Well, suppose you had pieces that covered all of the circle except for one point, its center. A single point has zero area. So you've covered 100% of the area of the circle. But you haven't covered the whole circle, you've covered the circle except for one point. That's the distinction that's being made.
posted by escabeche at 6:45 AM on August 12 [7 favorites]


Worse, they use the (shudder) axiom of choice!

I told you not to do it!
posted by Navelgazer at 6:58 AM on August 12 [3 favorites]


> How in the heck can one prove that this is possible if the pieces are indescribable? How are the pieces defined if they can’t be described in any way?

Very much in mathematics is the result of understanding that if P is true, Q must also be true, and finding the P that appears to have nothing to do with Q that can easily be shown to be true. In this way you get proof of the existence of Q without any details of what Q is like, other than by recondite mapping via P (which has nothing to do with aspects of Q that are obvious, and can only reveal a tiny subset of what Q describes).
posted by Aardvark Cheeselog at 7:34 AM on August 12 [3 favorites]


Thanks lucidium, I was pretty sure the earlier results must rest on uncountable choice but I had a suspicion part of the latest stuff was that they didn't. Mostly I wanted to make a joke about how freaky the axiom of choice is :)
posted by SaltySalticid at 9:11 AM on August 12 [1 favorite]

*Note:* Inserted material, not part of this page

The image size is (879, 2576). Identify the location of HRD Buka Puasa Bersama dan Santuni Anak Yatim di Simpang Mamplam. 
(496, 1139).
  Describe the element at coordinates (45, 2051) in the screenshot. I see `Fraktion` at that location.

Without wishing to be a geometry snob, 'an ancient geometry problem' hasn't been solved, just a goalpost-changing restatement, a whipper-snapper at barely a century old.

Not that it isn't an achievement, just that it isn't the achievement promised by the breathless headline, and headlines like that need to get off my lawn. buys, shakes walking stick
posted by BCMagee at 9:45 AM on August 12 [3 favorites]


If your pieces of circle covered all the points of the square except those with rational coordinates, that would still only leave out a set of measure zero.